Malaysian officials nab four suspected ISIS-linked militants
National Police Chief confirms arrests and confiscation of weapon and documents
Malaysian authorities have arrested four suspected militants and confiscated a weapon along with ISIS documents, national police chief Khalid Abu Bakar said Saturday.
Security forces have been on high alert in the predominantly-Muslim country in the wake of deadly coordinated attacks in neighbouring Indonesia earlier this week that were claimed by IS. Seven people, including five assailants, were killed during the incident.
"Congratulations E8 CK (anti-terror unit) for arresting one male suspect on Friday at a train station.... Weapon and IS documents were confiscated (from the suspect)," the police chief said on his Twitter account.
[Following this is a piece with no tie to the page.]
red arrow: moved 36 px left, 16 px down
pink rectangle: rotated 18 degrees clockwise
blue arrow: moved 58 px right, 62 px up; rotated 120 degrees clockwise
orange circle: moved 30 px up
The train station is located near the iconic Petronas Towers in the heart of the capital Kuala Lumpur and houses a huge shopping mall frequented by foreigners.
The country's counter-terrorism assistant director Ayob Khan Mydin Pitchay later confirmed to AFP that a knife and IS documents were confiscated at the suspect's house.
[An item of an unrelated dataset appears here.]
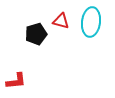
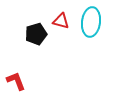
red L-shape: rotated 105 degrees counterclockwise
In a statement, Khalid said the 28-year old Malaysian admitted that he was planning to be a suicide bomber.
"The suspect admitted that he had planned a suicide attack in Malaysia and was awaiting instructions from a member of IS in Syria," he said.
The police chief added that on January 11, three Malaysian IS suspects were arrested by security forces after being deported from Turkey.
"They were first detained in Turkey while attempting to sneak into Syria to join IS fighters," Khalid said.
Earlier this week, local media reported that a 16-year-old boy clad in militant attire held a woman at knife-point at a supermarket in northwestern Malaysia.
"Investigations revealed that he was influenced by the IS movement through social media and wanted to prove that he was capable of such acts by threatening the woman," Khalid said.
The teenager was later arrested and is being held in police custody.
Muslim-majority Malaysia practises a moderate brand of Islam and has not seen any notable terror attacks in recent years.
But concern has risen in the multi-faith nation over growing hardline Islamic views and the country's potential as a militant breeding ground.
Authorities say dozens of Malaysians have travelled to Syria to fight for the radical IS group and warn they may seek to return home and import its ideology.
Since 2015, police have arrested numerous suspects whom they say were IS sympathisers plotting attacks.
Opposition lawmakers, however, say the terror arrests have been shrouded in secrecy, making it difficult to gauge the actual threat level.